What Is Inheritance Tax?
Many people are under the impression that inheritance tax is the same as estate tax. While similar in some ways, there are a few major differences that you need to be aware of. There is no denying that inheritance tax rates can be high. That being said, the rate paid depends on the state in which you live as well as the arrangement of the inheritance.
In the United States, inheritance tax is imposed at the state level. In other words, it is a state tax, thus your potential inheritance tax is based on where you live. As of late, however, more and more states have decided to do away with their inheritance tax.
Generally speaking, inheritance tax is paid by a beneficiary on the money and assets received from the estate of the person who passed away. The estate accounts for the total amount left behind. If an inheritance tax is in place, the beneficiary must pay tax on the value of the assets that they receive. Fortunately, there are several exemptions that can help reduce the inheritance tax burden.
Most people are unaware that inheritance tax is calculated based on factors including the type of property being inherited as well as the relationship to the deceased. For instance, those who are not a direct lineal descendant will pay a higher rate of tax than a child or parent, for example. A beneficiary who is not related to the deceased will pay the most in inheritance tax.
To determine what rate of inheritance tax you will pay, you must do the following: determine the total value of your inheritance, find the tax bracket for your inheritance, and apply for tax exemptions. Along with this, you will want to learn more about the inheritance tax in the state in which you reside.

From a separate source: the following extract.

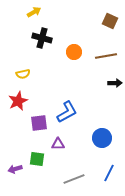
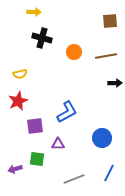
yellow arrow: rotated 32 degrees clockwise
brown square: rotated 28 degrees counterclockwise
yellow semicircle: moved 3 px left
purple square: moved 4 px left, 3 px down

How much you pay in inheritance tax has a lot to do with your relationship to the deceased. In Pennsylvania, for example, lineal descendants will pay 4.5 percent inheritance tax. Siblings are taxed at 12 percent, and anybody else at 15 percent.
States with an inheritance tax include: Indiana, Iowa, Kentucky, Maryland, Nebraska, New Jersey, and Pennsylvania.
Many people refer to inheritance tax as the “death tax.” They feel that it is unfair for a government to tax them on money received after a loved one passes on, especially since much of that money was already taxed during the deceased’s life.
All in all, inheritance tax is levied on the assets distributed to beneficiaries from a deceased person’s estate.